GBP/USD The GBP/USD pair is showing the same pattern as described in the EUR/USD paragraph. The pair increased about 275 pips by Thursday and reversed at the 1.6225 level. At the end of the week there was price correction, and the pair is now moving around 1.6115. This week, keep an eye on the U.K. CPI data, which will be released on Tuesday. Contrarily from the EU, the U.K. does not face low inflation pressure and the release is expected to come out around 1.4%. On Wednesday, the U.K. labour data will be announced (Claimant Count Change and Unemployment rate) which should increase volatility of the pair.
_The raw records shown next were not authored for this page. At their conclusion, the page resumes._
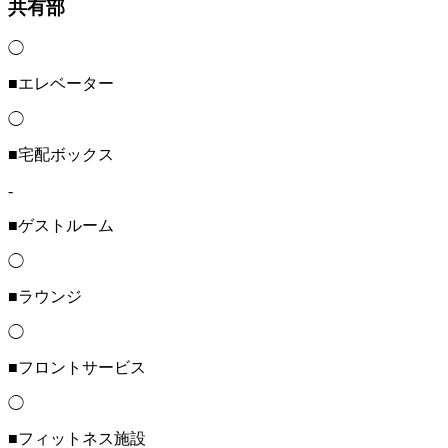
共有部
◯
■エレベーター
◯
■宅配ボックス
-
■ゲストルーム
◯
■ラウンジ
◯
■フロントサービス
◯
■フィットネス施設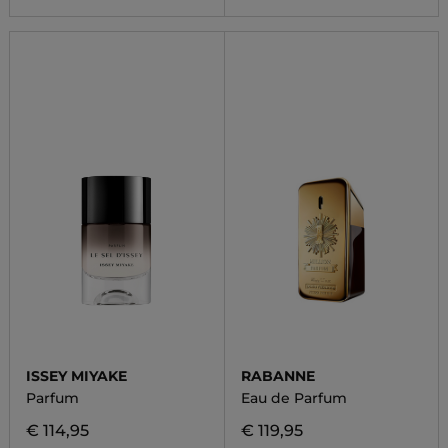
ISSEY MIYAKE
RABANNE
Parfum
Eau de Parfum
€ 114,95
€ 119,95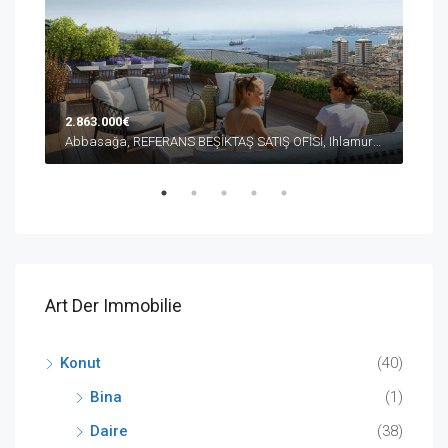
2.863.000€
10.
Abbasağa, REFERANS BEŞİKTAŞ SATIŞ OFİSİ, Ihlamur Yıldız Caddesi, Beşiktaş/İstanbul, Türkiye
Düşe
Art Der Immobilie
Konut
(40)
Bina
(1)
Daire
(38)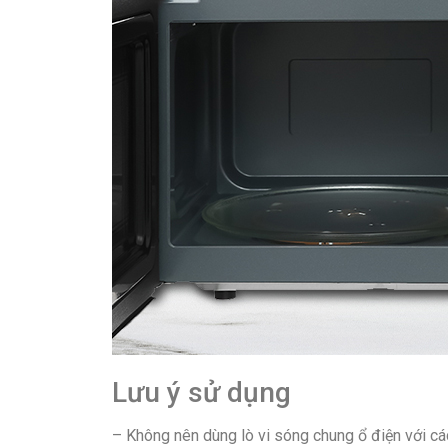
Lưu ý sử dụng
– Không nên dùng lò vi sóng chung ổ điện với các 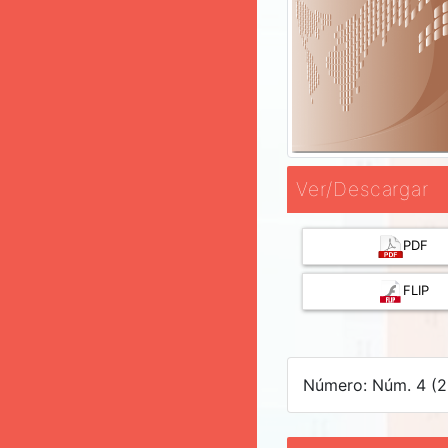
Ver/Descargar
PDF
FLIP
Número: Núm. 4 (2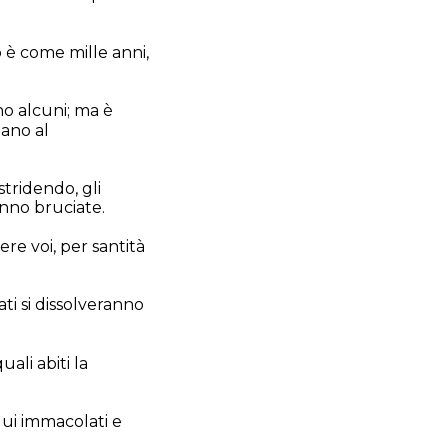
o è come mille anni,
o alcuni; ma è
gano al
stridendo, gli
anno bruciate.
re voi, per santità
ati si dissolveranno
ali abiti la
lui immacolati e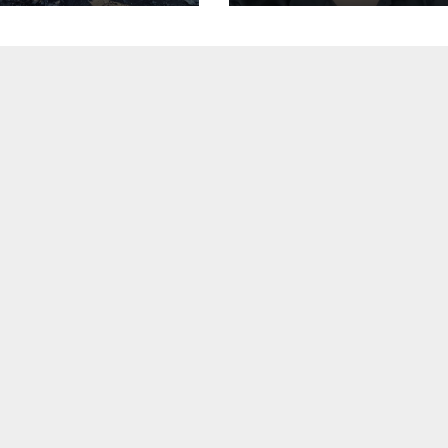
ови компанії-
українців
робника
готуватися до
нів “Упир” –
гіршого
рші подробиці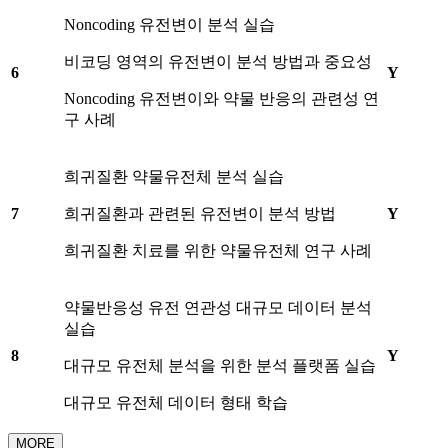
Noncoding 유전변이 분석 실습
비코딩 영역의 유전변이 분석 방법과 중요성
6
Y
Noncoding 유전변이와 약물 반응의 관련성 연
구 사례
희귀질환 약물유전체 분석 실습
7
희귀질환과 관련된 유전변이 분석 방법
Y
희귀질환 치료를 위한 약물유전체 연구 사례
약물반응성 유전 연관성 대규모 데이터 분석
실습
8
Y
대규모 유전체 분석을 위한 분석 플랫폼 실습
대규모 유전체 데이터 형태 학습
MORE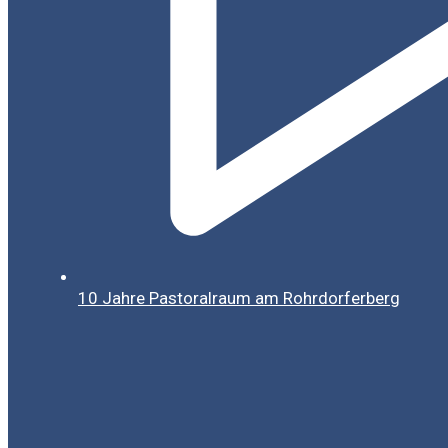
10 Jahre Pastoralraum am Rohrdorferberg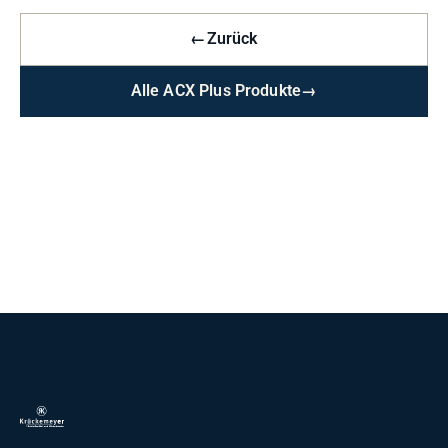
←
Zurück
Alle ACX Plus Produkte
→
Later on Wednesday there may be concern about U.S. data – Retail sales and PPI. On Friday, listen to Janet Yellen's speech on the Inequality of Business Opportunity at the Boston Economic Conference.
GOLD The price of gold plunged down to $1,182/ounce last week, however, it has recovered to $1,230/ounce. The price was first pulled up by the psychical demand and a weaker dollar, which corrected its previous gains. However, at the end of last week the price increased on the back of a negative global outlook. The International Monetary Fund downgraded the global outlook for 2015, and stated that the pre-crisis pace of growth might not ever be reached again. Such a statement sent the stocks sharply down. The S&P 500 index fell below 1,900 – the lowest since April. U.K. stock index FTSE is also suffering, on its own 1-year low. The general negative mood will now keep the safe-haven demand up and, therefore, gold should maintain its recent quick gains. This week pay attention to the U.S. data and to speeches by FOMC members. On Thursdayday, Charles Plosser will speak about economic outlook.
EUR/USD Last week the EUR/USD pair was again under pressure. It continued its bearish movement downwards. By the end of the week it touched below the 1.2500 level. This means that within the last two weeks the pair erased about 400 pips! The pair is being driven down alongside the weakening Euro. The Euro has been declining on the back of negative news from European countries. Inflation does not seem not to be picking up despite cutting the interest rates in the beginning of September. Mario Draghi’s speech on Thursday was more dovish; however, the main movement on the pair came with the Non-farm payrolls data. The U.S. dollar strengthened as the unemployment rate in the U.S. fell to a 6-year low and, therefore, boosted the speculation over an earlier interest rates hike. This week pay attention to a new strong support level at 1.2500. This level might be broken with negative German Factory Orders data which is coming out on Monday. On Wednesday, pay attention to the FOMC Meeting Minutes and on Thursday, listen to Mario Draghi’s speech at the Brookings Institution in Washington DC.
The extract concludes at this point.